Unsere Community-Autorin Anna-Lena Maier steckt gerade im Hamburger Wahlkampf und in der Kita-Eingewöhnung, außerdem arbeitet sie Vollzeit. Warum sie sich das antut? Weil es nicht damit getan ist, dass ab und zu ein Bild von einer Politikerin mit Baby im Parlament durch Twitter geistert, das dann alle feiern.

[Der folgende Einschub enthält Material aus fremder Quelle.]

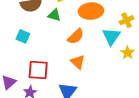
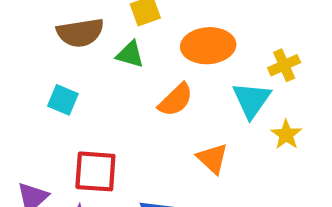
orange triangle: (78, 62) -> (213, 158), moved

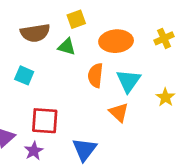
yellow cross: (284, 65) -> (164, 38), moved
orange semicircle: (176, 100) -> (95, 75), turned 140
cyan triangle: (252, 100) -> (128, 81), moved

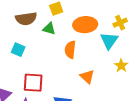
cyan triangle: (128, 81) -> (109, 41), moved

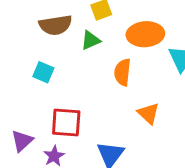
green triangle: (49, 29) -> (91, 40), turned -40

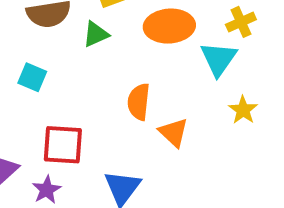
orange semicircle: (123, 72) -> (139, 102), moved

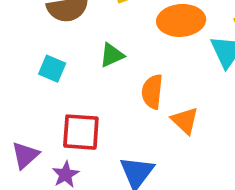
green triangle: (96, 34) -> (112, 55), moved

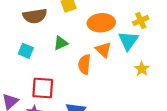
orange triangle: (185, 121) -> (104, 50), moved

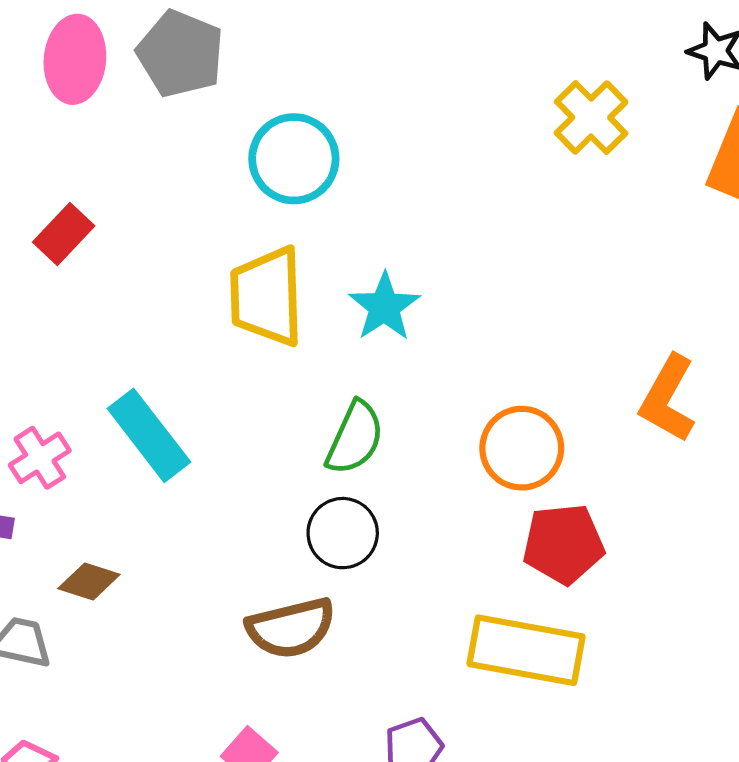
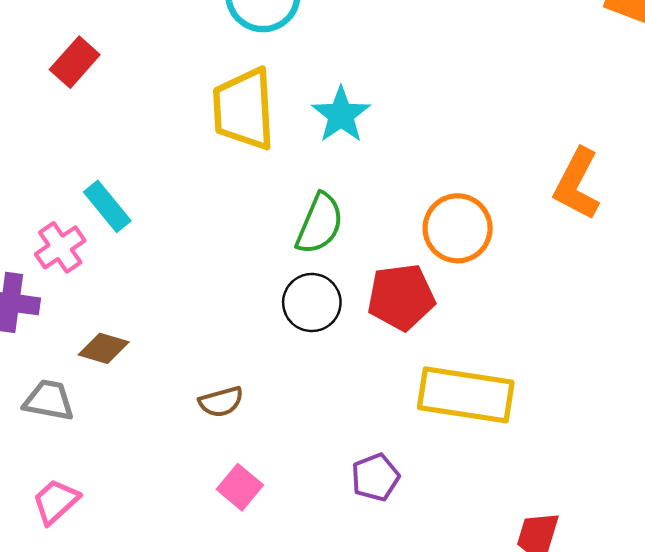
cyan rectangle: (149, 435) -> (107, 206), moved, size x0.7
red pentagon: (563, 544) -> (401, 297), moved
brown semicircle: (291, 628) -> (221, 402), moved, size x0.6

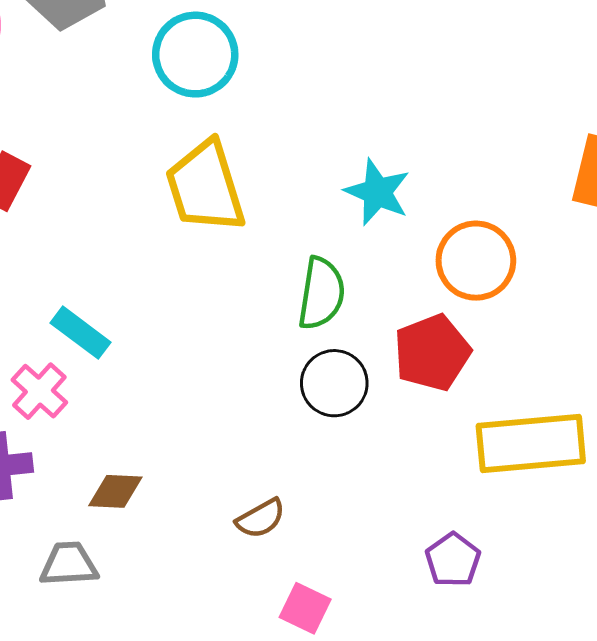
cyan star: (341, 115) -> (377, 192), moved

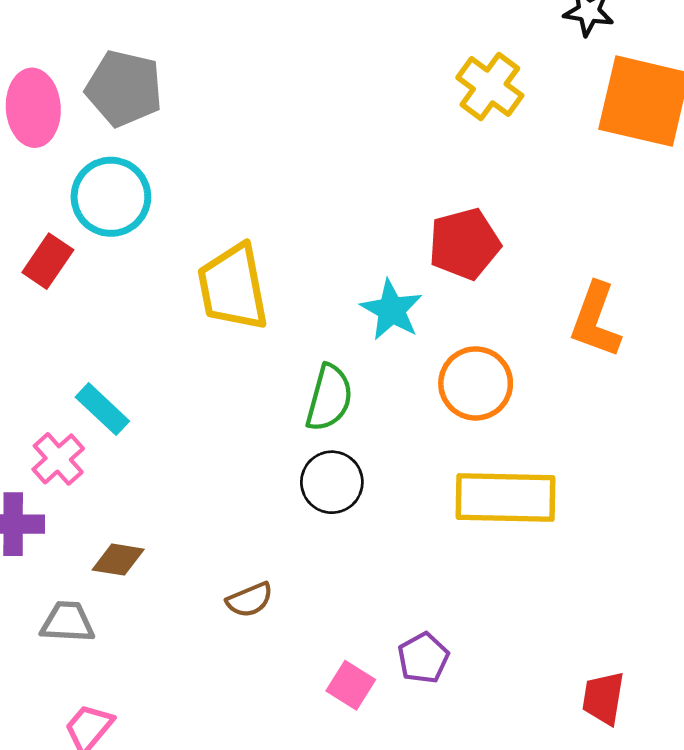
cyan circle: (195, 55) -> (111, 197), moved
red pentagon: (432, 353) -> (464, 244), moved
yellow rectangle: (531, 444) -> (506, 498), moved
pink square: (305, 608) -> (351, 685), moved

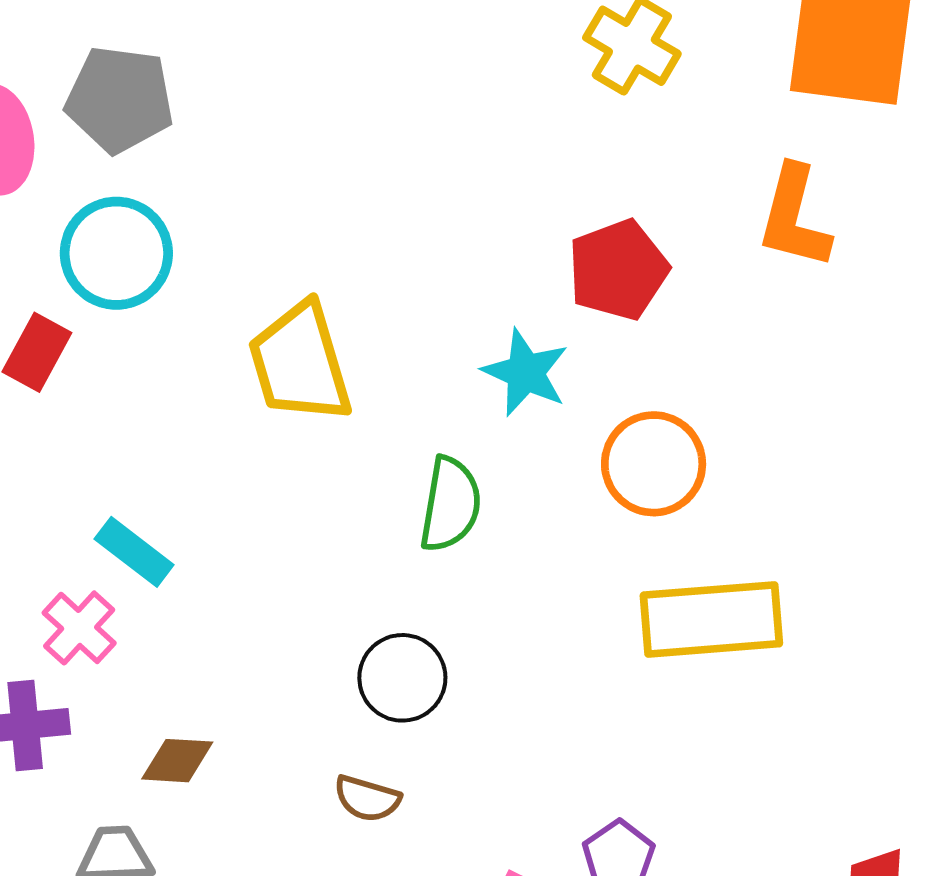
orange L-shape: (596, 320) -> (794, 217), moved
black circle: (332, 482) -> (402, 678), moved
brown semicircle: (250, 600) -> (367, 799), turned 45

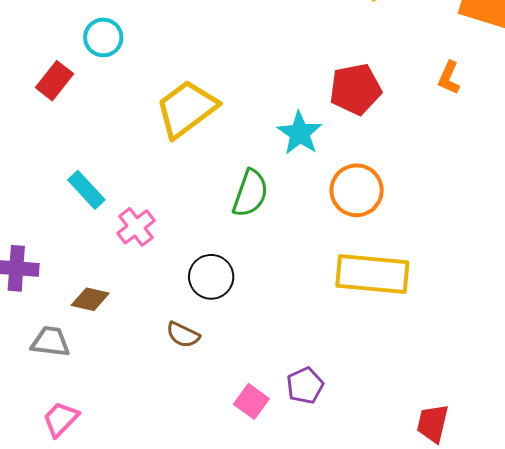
orange L-shape: (794, 217) -> (449, 78), size x0.6
cyan circle: (116, 253) -> (103, 37), size x0.7
yellow trapezoid: (300, 363) -> (187, 109), turned 60
pink cross: (79, 628) -> (136, 227), moved

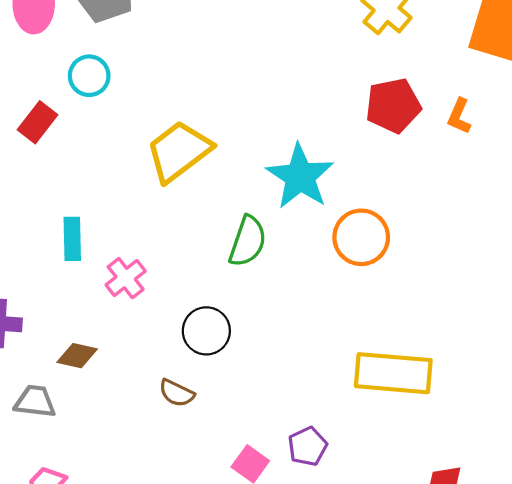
red pentagon: (355, 89) -> (393, 106), moved
cyan star: (300, 133) -> (300, 177), size x1.4
cyan rectangle: (86, 190) -> (72, 239), turned 42
yellow rectangle: (372, 274) -> (393, 373), moved

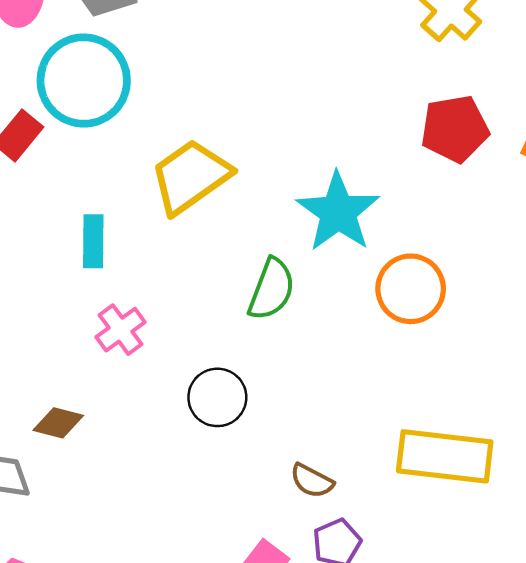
cyan circle: (89, 76) -> (84, 80), size x1.8
cyan rectangle: (72, 239) -> (93, 241), moved
brown semicircle: (177, 393) -> (312, 481), moved

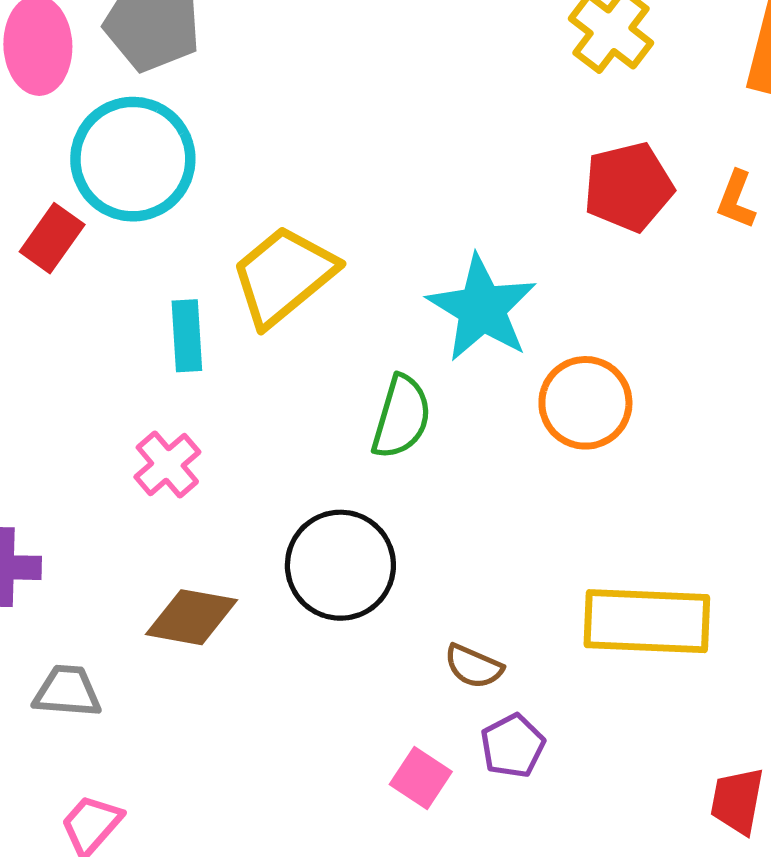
cyan rectangle: (93, 241) -> (187, 336), moved
pink cross: (121, 330) -> (167, 465), moved
black circle: (217, 397) -> (340, 565), size x1.4
brown diamond: (58, 423) -> (192, 617), moved, size x1.4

Termine, Termine und noch ein Termin

Diesen Text wollte ich eigentlich vor zwei Wochen schreiben. Ich kam aber nicht dazu, denn: Ich kandidiere für die SPD bei den Wahlen zur Hamburgischen Bürgerschaft auf dem Landeslistenplatz 48 (da muss man zugegebenermaßen schon ein wenig suchen). Der Wahlkampf geht jetzt in die heiße Phase. Man könnte und sollte also eigentlich jeden Abend bei einem anderen politischen Termin sein. An den Wochenenden werden Infostände betreut und Tür-zu-Tür-Aktionen durchgeführt, und die regulären Sitzungen und Abstimmungstermine finden natürlich auch noch statt. So ein Wahlkampf fühlt sich an wie ein Studium während der Klausurenphase: man könnte immer noch mehr machen. Noch ein Gespräch mit potenziellen Wähler*innen, noch eine Veranstaltung mitnehmen, noch einen Hausbesuch einplanen. Doch mit Kleinkind, Vollzeitjob und einem Partner mit eigenen Verpflichtungen und Ambitionen stellt sich die Lage einfach ein wenig anders dar.

Die Vereinbarkeitslüge

Meinen Flyer haben mein Mann, der gerade ein Unternehmen gründet, und ich nachts designt. Meine Social-Media Posts mache ich abends während der Einschlafbegleitung, in der Hoffnung, dass meine Tochter es nicht bemerkt. Wenn ich fürs Zubettbringen überhaupt zuhause bin. Oft antworte ich nebenbei noch auf erschütternde Hassnachrichten von Rechtsextremen, an die ich mich immer noch nicht gewöhnt habe. Gleichzeitig befinde ich mich im Endspurt meiner Promotion und arbeite Vollzeit als wissenschaftliche Mitarbeiterin. Geistig gebe ich also Vollgas, körperlich macht sich der Druck bemerkbar: Nach einem Jahr Babytragen und vielleicht fünfmal Sport streikte plötzlich der Rücken, sodass ich wochenlang wie eine Piratin lief. Ach ja, und wir sind mitten in der Kita-Eingewöhnung. Im Januar und Februar. Eltern wissen, was das heißt – Erkältungen, wie man sie jahrelang nicht kannte, strecken die ganze Familie nieder. Dabei müssen gerade jetzt alle funktionieren, denn sobald eine*r von uns ausfällt, fällt das ganze Kartenhaus der Vereinbarkeit zusammen.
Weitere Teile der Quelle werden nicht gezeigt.